Important for Parents: While normal app usage is anonymous and requires no personal information, in-app purchases for premium features are handled through Apple App Store or Google Play Store, which may have their own age restrictions and data collection practices. If you are under 13 years of age, please ensure a parent or guardian supervises any subscription purchases.

We do not knowingly collect personal information from children under 13. Since our system is anonymous by design, we have no way to determine user ages unless they interact with external payment systems. If you are a parent or guardian and believe your child may have provided personal information through external systems (like app store purchases), please contact the respective app store directly.

By using the App, you affirm that you understand the anonymous nature of the service and, if you are a minor making purchases, that you have appropriate supervision for subscription transactions.

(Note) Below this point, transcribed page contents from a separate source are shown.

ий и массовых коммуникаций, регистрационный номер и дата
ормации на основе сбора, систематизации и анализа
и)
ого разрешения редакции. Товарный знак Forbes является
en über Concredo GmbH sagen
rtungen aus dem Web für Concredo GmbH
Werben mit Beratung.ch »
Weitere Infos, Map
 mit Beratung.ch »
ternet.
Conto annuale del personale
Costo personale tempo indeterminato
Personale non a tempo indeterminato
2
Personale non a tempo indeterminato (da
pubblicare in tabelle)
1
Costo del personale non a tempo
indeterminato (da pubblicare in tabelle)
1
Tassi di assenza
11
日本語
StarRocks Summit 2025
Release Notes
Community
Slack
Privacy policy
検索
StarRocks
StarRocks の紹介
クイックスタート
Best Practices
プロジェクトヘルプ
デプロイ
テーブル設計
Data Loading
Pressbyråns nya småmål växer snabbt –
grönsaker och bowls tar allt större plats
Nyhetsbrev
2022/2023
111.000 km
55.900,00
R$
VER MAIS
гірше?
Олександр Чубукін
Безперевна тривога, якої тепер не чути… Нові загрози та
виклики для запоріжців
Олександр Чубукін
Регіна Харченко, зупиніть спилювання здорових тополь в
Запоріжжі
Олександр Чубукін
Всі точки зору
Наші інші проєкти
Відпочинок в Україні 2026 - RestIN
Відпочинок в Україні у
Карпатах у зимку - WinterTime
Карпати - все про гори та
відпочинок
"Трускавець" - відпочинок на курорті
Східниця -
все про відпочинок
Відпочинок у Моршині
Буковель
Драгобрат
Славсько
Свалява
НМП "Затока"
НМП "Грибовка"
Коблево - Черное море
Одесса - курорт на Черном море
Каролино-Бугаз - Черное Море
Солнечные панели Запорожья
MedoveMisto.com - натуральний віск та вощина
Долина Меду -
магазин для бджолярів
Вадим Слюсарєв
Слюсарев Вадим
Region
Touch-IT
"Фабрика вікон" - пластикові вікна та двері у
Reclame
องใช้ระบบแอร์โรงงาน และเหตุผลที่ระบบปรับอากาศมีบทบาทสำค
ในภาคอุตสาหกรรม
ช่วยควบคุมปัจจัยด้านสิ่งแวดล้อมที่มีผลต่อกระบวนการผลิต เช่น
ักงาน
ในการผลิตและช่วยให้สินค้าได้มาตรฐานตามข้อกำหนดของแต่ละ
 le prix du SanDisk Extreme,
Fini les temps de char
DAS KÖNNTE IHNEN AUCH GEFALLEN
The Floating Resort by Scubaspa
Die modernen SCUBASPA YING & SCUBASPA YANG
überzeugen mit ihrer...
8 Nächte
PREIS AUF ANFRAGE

8. Changes to This Privacy Policy

We may update this Privacy Policy from time to time to reflect changes in our practices, technologies, legal requirements, or for other operational reasons. If we make material changes, we will notify you by updating the "Last Updated" date at the top of this policy and, where appropriate, may provide a more prominent notice (such as an in-app alert). We encourage you to review this Privacy Policy periodically to stay informed about how we are protecting your information. Your continued use of the App after any modifications to this policy will signify your acknowledgment of the changes and agreement to be bound by the updated policy.

Thank you for trusting DocVibe. We are committed to keeping your data secure and your privacy respected as you chat with your documents, all while maintaining a completely anonymous and frictionless experience.